How Elton John Wrote “Rocketman”

Lunar Expedition Unveiled

In the epoch of 1972, a cosmic fervor enveloped the world, seamlessly harmonizing with the Apollo 16 mission’s lunar odyssey. A resounding symphony of space exploration echoed with the release of “Rocketman,” marking mankind’s fifth lunar rendezvous.

Bernie Taupin, the lyrical craftsman, drew breath from Ray Bradbury’s celestial saga, “The Rocket Man.” Woven into the tapestry of Bradbury’s 1951 anthology, “The Illustrated Man,” this narrative unfurls the poignant tale of a rocket man wrestling with the conundrum of familial ties and the beckoning call of cosmic duty, as seen through the innocent gaze of a child.

The Song’s Muse

Gus Dudgeon, the orchestrator of this cosmic melody, had previously danced with David Bowie on the “Space Oddity” stage in 1969. “Rocketman,” too, resonated with a kindred theme, sparking accusations of borrowed brilliance from Bowie. However, both Elton and Taupin vehemently repudiated such claims, ensuring the song’s authenticity.
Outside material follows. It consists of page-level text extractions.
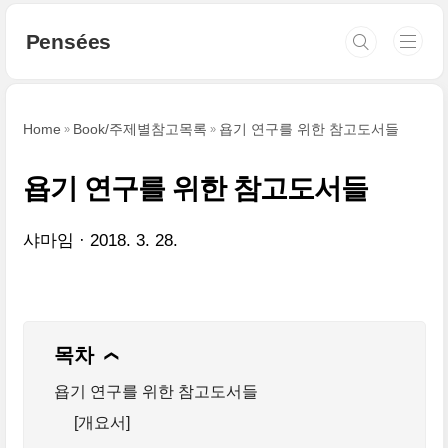
본문 바로가기
Pensées
Home
Book/주제별참고목록
욥기 연구를 위한 참고도서들
욥기 연구를 위한 참고도서들
샤마임
2018. 3. 28.
목차
❯
욥기 연구를 위한 참고도서들
[개요서]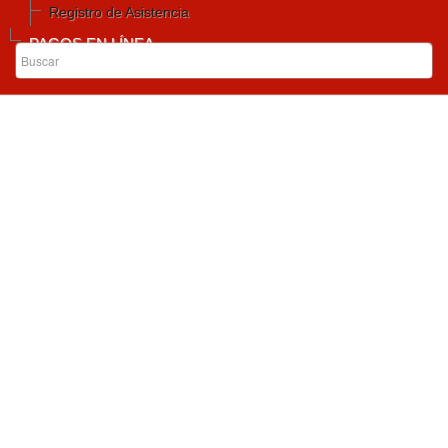
Registro de Asistencia
PAGOS EN LÍNEA
Inicio
Institucional
Consolidado de Derechos de Petición
Vigencia 2018
Vigencia 2017
Vigencia 2016
Vigencia 2015
Vigencia 2014
Vigencia 2013
Informe Diciembre
Informe
Noviembre
Informe Octubre
Informe septiembre
Informe Agosto
Informe julio
Informe junio
Informe mayo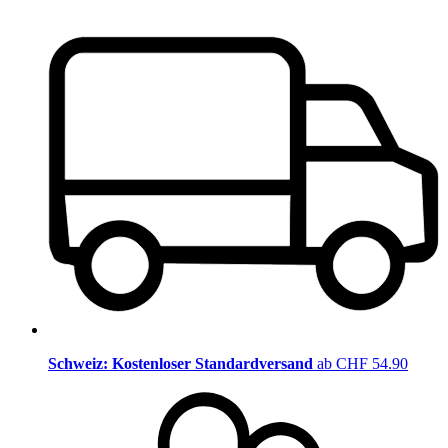
Schweiz: Kostenloser Standardversand
ab CHF 54.90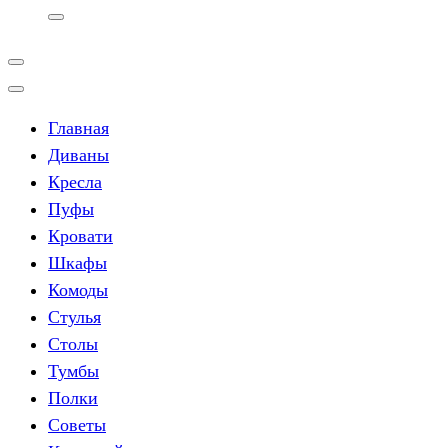
Главная
Диваны
Кресла
Пуфы
Кровати
Шкафы
Комоды
Стулья
Столы
Тумбы
Полки
Советы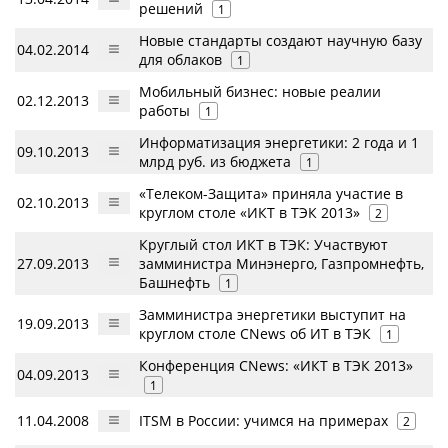
решений
1
Новые стандарты создают научную базу
04.02.2014
для облаков
1
Мобильный бизнес: новые реалии
02.12.2013
работы
1
Информатизация энергетики: 2 года и 1
09.10.2013
млрд руб. из бюджета
1
«Телеком-Защита» приняла участие в
02.10.2013
круглом столе «ИКТ в ТЭК 2013»
2
Круглый стол ИКТ в ТЭК: Участвуют
27.09.2013
замминистра Минэнерго, Газпромнефть,
Башнефть
1
Замминистра энергетики выступит на
19.09.2013
круглом столе CNews об ИТ в ТЭК
1
Конференция CNews: «ИКТ в ТЭК 2013»
04.09.2013
1
11.04.2008
ITSM в России: учимся на примерах
2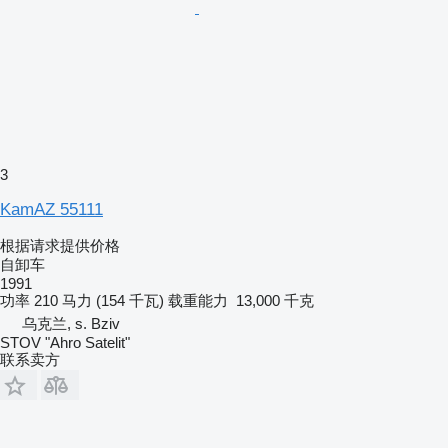
3
KamAZ 55111
根据请求提供价格
自卸车
1991
功率
210 马力 (154 千瓦)
载重能力
13,000 千克
乌克兰, s. Bziv
STOV "Ahro Satelit"
联系卖方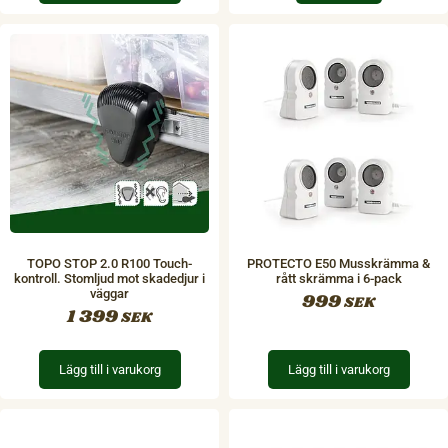
TOPO STOP 2.0 R100 Touch-
PROTECTO E50 Musskrämma &
kontroll. Stomljud mot skadedjur i
rått skrämma i 6-pack
väggar
999
SEK
1 399
SEK
Lägg till i varukorg
Lägg till i varukorg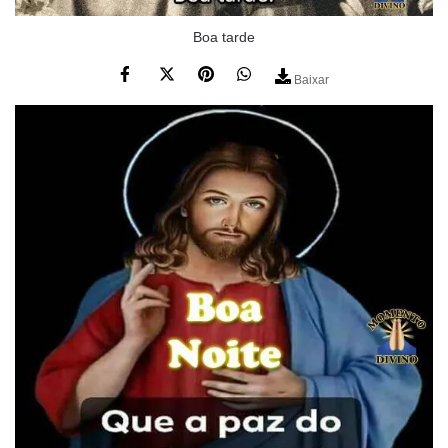
Boa tarde
Baixar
The lyrical genesis unfolded amidst the English landscape of Lincolnshire, near Taupin’s parental abode. A serendipitous drive kindled the birth of the opening verses, capturing the essence of urgency:

“She packed my bags last night, pre-flight. Zero hours, 9 a.m., and I’m gonna be high as a kite by then.”

Thus commenced the odyssey of “Rocket Man,” a tale of an astronaut thrust into the cosmic abyss as a pawn in a scientific experiment.

Milestone in Melody

Gus Dudgeon’s wizardry and Elton’s vocal prowess catapulted “Rocket Man” into the echelons of Elton John’s career, surpassing the zenith of his earlier triumph, “Your Song.” The song’s stratospheric success not only serenaded the charts but also fortified Elton’s belief in his enduring presence within the harmonious realms of the music industry.